The Italian word 'virtù' took a dramatically different path under the influence of Machiavelli, who in 'The Prince' (1513) used it to mean something closer to the original Roman sense: political cunning, decisive action, and the ability to impose one's will on fortune — qualities that might or might not align with conventional morality. Machiavelli's 'virtù' has never been successfully translated into a single English word; it hovers between 'virtue,' 'prowess,' 'skill,' and 'ruthlessness,' reminding us that the Latin original was always more complex than simple moral goodness.

Latin Roots

The word 'virtual,' now ubiquitous in computing, descends from the same root through medieval Latin 'virtuālis' (having the power or virtue of). A 'virtual' thing has the virtue — the power, the essence — of the real thing without being the real thing in physical form. 'Virtual reality' is thus, etymologically, 'reality-by-virtue-of' — a reality that possesses the essential power of the real without the material substance. This usage, which might seem thoroughly modern, in fact preserves the medieval 'potency' sense of virtue more faithfully than the moral sense does.
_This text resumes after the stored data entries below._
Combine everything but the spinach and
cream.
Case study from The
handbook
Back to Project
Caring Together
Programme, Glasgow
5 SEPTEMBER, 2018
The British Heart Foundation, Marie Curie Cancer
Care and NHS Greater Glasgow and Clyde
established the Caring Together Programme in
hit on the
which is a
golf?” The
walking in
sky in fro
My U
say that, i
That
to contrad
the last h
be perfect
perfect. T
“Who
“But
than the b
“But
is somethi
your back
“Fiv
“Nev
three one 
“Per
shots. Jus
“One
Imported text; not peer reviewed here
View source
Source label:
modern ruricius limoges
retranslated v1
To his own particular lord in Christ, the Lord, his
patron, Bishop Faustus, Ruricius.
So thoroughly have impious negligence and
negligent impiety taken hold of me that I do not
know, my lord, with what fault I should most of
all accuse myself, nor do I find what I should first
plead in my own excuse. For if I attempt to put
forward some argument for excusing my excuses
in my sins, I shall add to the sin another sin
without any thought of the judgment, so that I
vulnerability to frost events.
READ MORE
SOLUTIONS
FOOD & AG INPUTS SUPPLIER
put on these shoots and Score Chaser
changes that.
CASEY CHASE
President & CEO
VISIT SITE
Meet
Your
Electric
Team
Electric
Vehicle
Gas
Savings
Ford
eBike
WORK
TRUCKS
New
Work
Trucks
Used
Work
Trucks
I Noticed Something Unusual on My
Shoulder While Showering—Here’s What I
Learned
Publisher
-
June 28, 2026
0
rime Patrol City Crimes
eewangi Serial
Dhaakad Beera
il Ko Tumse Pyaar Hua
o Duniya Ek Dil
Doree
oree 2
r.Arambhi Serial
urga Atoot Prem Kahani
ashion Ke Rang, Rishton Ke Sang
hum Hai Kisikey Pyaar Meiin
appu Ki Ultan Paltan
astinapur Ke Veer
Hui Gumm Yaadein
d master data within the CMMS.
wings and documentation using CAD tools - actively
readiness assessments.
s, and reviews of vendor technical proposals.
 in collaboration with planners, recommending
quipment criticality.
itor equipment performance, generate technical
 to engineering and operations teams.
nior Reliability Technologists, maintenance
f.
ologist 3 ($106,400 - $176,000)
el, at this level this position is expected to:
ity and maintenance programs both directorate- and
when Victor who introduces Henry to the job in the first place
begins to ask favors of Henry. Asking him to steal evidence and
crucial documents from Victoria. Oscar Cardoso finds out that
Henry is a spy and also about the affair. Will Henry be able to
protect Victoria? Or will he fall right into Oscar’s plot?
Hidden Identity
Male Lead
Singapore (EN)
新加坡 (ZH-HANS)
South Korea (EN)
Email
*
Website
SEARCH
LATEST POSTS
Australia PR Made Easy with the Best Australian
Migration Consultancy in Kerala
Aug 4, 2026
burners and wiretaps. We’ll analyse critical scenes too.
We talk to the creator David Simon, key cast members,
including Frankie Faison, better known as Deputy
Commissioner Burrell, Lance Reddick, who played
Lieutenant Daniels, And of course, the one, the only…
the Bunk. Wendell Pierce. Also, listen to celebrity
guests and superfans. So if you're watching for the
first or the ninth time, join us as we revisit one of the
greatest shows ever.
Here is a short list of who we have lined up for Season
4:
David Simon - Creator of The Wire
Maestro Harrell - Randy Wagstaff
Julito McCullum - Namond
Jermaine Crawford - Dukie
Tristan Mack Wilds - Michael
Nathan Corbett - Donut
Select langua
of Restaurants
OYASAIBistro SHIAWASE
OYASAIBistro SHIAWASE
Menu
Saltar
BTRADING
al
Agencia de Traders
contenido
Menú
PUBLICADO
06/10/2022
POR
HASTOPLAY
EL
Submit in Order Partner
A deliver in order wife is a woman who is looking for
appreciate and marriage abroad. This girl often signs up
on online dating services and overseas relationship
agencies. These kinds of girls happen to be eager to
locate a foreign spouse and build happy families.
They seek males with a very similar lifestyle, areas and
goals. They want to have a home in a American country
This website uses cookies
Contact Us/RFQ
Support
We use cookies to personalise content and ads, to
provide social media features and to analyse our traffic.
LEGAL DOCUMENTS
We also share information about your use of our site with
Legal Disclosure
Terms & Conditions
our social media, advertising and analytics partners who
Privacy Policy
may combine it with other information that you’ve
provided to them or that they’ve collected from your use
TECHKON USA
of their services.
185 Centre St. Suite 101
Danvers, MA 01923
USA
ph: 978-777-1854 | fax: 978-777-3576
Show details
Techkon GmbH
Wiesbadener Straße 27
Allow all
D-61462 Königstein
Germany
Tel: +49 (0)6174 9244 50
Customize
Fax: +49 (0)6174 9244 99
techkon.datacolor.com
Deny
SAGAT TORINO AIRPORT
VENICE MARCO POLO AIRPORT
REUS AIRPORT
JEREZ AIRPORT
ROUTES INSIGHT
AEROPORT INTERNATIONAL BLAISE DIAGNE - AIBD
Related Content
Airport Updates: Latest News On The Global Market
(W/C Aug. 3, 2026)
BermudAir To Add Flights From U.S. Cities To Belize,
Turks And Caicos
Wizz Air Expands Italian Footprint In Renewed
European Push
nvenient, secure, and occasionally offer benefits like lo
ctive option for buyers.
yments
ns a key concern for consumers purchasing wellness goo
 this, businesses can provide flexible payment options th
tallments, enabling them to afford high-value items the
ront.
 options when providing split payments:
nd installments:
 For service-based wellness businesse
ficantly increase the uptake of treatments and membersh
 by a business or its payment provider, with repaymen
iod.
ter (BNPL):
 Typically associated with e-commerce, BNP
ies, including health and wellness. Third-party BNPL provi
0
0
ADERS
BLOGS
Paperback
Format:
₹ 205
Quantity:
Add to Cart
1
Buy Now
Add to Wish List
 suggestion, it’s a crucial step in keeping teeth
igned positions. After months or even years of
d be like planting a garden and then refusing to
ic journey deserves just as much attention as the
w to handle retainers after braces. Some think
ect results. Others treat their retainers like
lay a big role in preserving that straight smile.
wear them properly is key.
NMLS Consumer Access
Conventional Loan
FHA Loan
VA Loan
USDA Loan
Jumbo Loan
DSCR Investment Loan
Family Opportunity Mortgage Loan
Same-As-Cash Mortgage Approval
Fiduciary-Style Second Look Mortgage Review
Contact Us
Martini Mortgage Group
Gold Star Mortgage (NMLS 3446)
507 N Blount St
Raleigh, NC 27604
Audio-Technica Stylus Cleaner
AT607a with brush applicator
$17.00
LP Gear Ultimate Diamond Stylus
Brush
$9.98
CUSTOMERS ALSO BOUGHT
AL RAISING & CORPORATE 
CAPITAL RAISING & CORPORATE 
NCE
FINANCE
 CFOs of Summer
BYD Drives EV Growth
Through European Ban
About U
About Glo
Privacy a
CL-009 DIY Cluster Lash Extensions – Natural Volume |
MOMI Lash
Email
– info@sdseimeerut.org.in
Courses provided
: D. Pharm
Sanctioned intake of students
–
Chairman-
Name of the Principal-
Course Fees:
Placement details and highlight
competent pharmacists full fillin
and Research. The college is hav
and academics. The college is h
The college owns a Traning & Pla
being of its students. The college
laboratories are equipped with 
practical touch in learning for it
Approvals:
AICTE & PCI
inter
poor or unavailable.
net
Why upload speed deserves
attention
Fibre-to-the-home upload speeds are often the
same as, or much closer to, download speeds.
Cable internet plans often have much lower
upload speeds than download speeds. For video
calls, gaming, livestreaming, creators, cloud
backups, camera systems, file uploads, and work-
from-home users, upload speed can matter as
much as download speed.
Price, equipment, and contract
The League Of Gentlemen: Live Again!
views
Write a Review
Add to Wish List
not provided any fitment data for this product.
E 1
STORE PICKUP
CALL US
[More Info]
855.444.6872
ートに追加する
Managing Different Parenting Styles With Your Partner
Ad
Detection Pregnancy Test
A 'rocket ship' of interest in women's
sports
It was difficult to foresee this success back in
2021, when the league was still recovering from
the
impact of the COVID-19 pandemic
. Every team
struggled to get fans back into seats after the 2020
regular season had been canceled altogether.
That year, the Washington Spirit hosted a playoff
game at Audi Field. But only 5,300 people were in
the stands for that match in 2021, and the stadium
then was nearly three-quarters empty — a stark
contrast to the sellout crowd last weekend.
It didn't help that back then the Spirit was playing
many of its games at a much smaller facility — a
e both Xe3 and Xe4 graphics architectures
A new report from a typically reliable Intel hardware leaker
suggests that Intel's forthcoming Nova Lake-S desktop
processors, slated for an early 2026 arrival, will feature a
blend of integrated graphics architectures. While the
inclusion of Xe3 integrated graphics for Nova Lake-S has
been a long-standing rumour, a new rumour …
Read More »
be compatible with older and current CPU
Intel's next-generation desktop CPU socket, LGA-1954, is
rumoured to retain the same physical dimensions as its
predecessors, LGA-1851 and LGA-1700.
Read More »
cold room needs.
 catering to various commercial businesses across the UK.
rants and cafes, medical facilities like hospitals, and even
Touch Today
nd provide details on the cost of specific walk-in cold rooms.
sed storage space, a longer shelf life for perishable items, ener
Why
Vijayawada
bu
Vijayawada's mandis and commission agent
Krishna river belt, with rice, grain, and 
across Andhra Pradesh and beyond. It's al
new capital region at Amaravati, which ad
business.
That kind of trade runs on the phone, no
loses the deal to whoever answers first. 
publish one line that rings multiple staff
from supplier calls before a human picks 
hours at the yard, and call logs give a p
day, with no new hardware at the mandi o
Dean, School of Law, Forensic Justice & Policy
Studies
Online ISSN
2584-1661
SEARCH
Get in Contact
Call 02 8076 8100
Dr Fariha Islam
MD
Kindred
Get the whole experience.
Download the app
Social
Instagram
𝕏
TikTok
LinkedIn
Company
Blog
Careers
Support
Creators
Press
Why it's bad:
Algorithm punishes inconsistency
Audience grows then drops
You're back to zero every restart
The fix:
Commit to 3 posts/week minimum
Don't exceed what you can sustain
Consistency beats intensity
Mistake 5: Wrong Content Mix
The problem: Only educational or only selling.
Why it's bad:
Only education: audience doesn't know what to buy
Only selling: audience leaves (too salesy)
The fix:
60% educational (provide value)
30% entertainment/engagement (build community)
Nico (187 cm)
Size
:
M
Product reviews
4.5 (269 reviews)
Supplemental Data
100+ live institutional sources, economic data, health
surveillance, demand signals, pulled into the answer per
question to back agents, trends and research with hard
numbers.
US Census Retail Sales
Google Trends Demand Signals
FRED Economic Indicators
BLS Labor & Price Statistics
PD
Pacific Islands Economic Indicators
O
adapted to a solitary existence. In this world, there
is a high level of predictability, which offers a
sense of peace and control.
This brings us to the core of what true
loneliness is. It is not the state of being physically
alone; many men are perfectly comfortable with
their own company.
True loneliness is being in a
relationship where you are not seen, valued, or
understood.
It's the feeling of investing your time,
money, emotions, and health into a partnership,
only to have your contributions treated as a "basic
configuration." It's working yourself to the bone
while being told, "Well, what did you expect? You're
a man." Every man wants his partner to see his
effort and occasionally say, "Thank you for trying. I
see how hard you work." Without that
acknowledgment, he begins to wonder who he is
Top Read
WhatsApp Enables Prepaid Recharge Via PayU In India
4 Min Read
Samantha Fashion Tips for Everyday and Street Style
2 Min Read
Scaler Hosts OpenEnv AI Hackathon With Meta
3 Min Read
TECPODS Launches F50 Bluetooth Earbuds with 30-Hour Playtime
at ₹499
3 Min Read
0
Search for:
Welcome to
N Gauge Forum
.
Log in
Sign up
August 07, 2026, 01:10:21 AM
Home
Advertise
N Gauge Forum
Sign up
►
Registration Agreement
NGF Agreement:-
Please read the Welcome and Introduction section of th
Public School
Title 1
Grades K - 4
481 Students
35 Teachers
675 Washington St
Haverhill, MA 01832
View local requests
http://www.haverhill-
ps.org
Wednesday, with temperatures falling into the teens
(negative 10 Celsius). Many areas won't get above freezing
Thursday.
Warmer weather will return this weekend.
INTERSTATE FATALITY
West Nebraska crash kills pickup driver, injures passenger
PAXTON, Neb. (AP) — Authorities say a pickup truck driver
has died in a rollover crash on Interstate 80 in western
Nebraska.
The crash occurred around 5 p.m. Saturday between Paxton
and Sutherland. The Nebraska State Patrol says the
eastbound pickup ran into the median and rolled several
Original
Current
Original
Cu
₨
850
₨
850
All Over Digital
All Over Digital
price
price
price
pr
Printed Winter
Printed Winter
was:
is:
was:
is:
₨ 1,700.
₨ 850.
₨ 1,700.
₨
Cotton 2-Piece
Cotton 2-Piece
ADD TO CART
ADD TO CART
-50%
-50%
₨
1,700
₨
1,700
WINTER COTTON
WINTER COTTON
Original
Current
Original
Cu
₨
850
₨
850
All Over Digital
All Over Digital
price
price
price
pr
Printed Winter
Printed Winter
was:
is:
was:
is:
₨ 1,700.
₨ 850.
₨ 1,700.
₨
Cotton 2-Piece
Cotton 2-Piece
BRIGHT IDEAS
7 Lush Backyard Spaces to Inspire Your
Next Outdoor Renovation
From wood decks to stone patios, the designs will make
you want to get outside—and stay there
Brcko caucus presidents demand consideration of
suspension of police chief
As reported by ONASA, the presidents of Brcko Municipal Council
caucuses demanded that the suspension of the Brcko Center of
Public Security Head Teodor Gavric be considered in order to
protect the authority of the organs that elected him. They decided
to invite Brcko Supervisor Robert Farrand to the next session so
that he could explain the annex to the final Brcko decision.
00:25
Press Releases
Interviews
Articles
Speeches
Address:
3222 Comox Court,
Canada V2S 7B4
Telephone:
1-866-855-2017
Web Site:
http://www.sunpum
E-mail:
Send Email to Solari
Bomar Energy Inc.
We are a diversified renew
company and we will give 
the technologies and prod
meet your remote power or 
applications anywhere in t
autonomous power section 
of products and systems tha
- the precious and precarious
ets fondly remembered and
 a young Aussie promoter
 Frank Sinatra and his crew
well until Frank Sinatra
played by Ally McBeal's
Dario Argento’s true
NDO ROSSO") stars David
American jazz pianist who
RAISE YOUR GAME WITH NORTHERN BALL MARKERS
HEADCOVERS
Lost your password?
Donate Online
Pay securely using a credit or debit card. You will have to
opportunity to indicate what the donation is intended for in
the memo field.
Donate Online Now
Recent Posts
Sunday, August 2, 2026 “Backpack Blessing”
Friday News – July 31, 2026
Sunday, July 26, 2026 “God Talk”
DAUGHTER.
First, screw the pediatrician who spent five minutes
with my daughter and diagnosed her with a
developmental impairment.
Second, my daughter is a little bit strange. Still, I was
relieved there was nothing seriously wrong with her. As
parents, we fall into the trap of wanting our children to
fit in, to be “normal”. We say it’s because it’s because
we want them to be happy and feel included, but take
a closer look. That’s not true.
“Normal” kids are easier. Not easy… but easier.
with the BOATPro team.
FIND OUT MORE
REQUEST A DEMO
The word 'virtuoso' — originally an Italian term for a person of exceptional skill or learning — also belongs to this family. In the seventeenth century, a 'virtuoso' was a connoisseur, a person of wide learning and refined taste. By the nineteenth century, it had narrowed to mean a supremely skilled musician or artist. The journey from 'manliness' to 'musical mastery' — passing through valor, moral excellence, inherent power, and connoisseurship — is one of the most extravagant semantic odysseys in the history of the English language.